§ Required action
Look through the records below, and copy out every line that holds the string "Calathea".

§ Records supplied
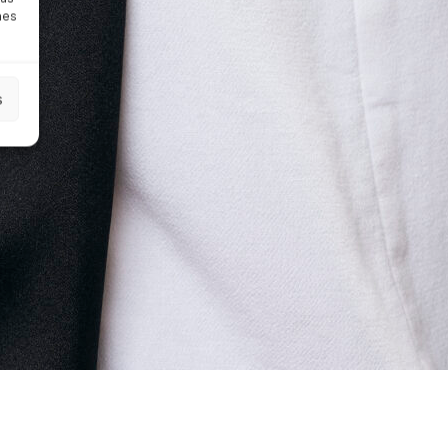
nes
s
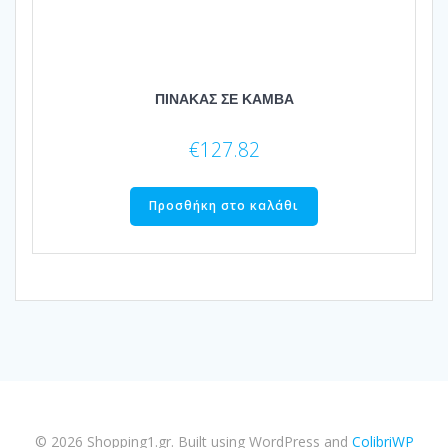
ΠΙΝΑΚΑΣ ΣΕ ΚΑΜΒΑ
€
127.82
Προσθήκη στο καλάθι
© 2026 Shopping1.gr. Built using WordPress and
ColibriWP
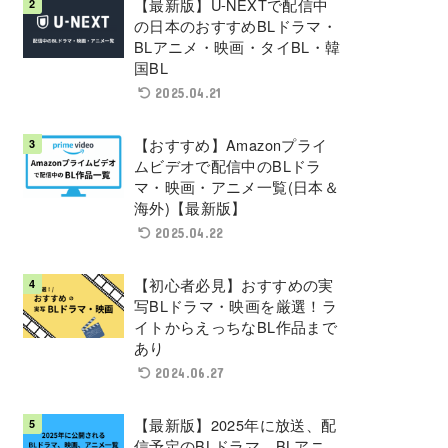
【最新版】U-NEXTで配信中
の日本のおすすめBLドラマ・
BLアニメ・映画・タイBL・韓
国BL
2025.04.21
【おすすめ】Amazonプライ
ムビデオで配信中のBLドラ
マ・映画・アニメ一覧(日本＆
海外)【最新版】
2025.04.22
【初心者必見】おすすめの実
写BLドラマ・映画を厳選！ラ
イトからえっちなBL作品まで
あり
2024.06.27
【最新版】2025年に放送、配
信予定のBLドラマ、BLアニ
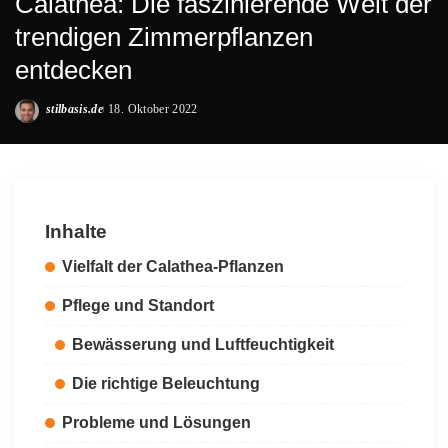
Calathea: Die faszinierende Welt der
trendigen Zimmerpflanzen
entdecken
stilbasis.de
18. Oktober 2022
Posted
by
Inhalte
Vielfalt der Calathea-Pflanzen
Pflege und Standort
Bewässerung und Luftfeuchtigkeit
Die richtige Beleuchtung
Probleme und Lösungen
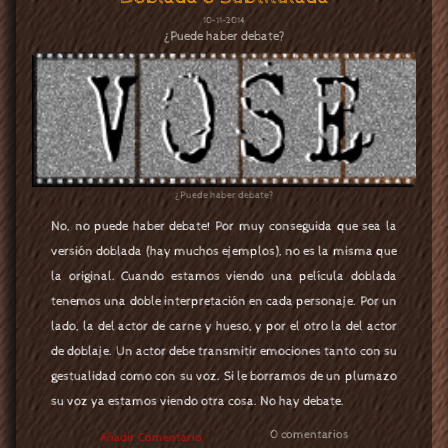
10-11-2014
¿Puede haber debate?
¿Puede haber debate?
No, no puede haber debate! Por muy conseguida que sea la
versión doblada (hay muchos ejemplos), no es la misma que
la original. Cuando estamos viendo una película doblada
tenemos una doble interpretación en cada personaje. Por un
lado, la del actor de carne y hueso, y por el otro la del actor
de doblaje. Un actor debe transmitir emociones tanto con su
gestualidad como con su voz. Si le borramos de un plumazo
su voz ya estamos viendo otra cosa. No hay debate.
0 comentarios
Añadir Comentario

§ Result
Calathea: Die faszinierende Welt der
Vielfalt der Calathea-Pflanzen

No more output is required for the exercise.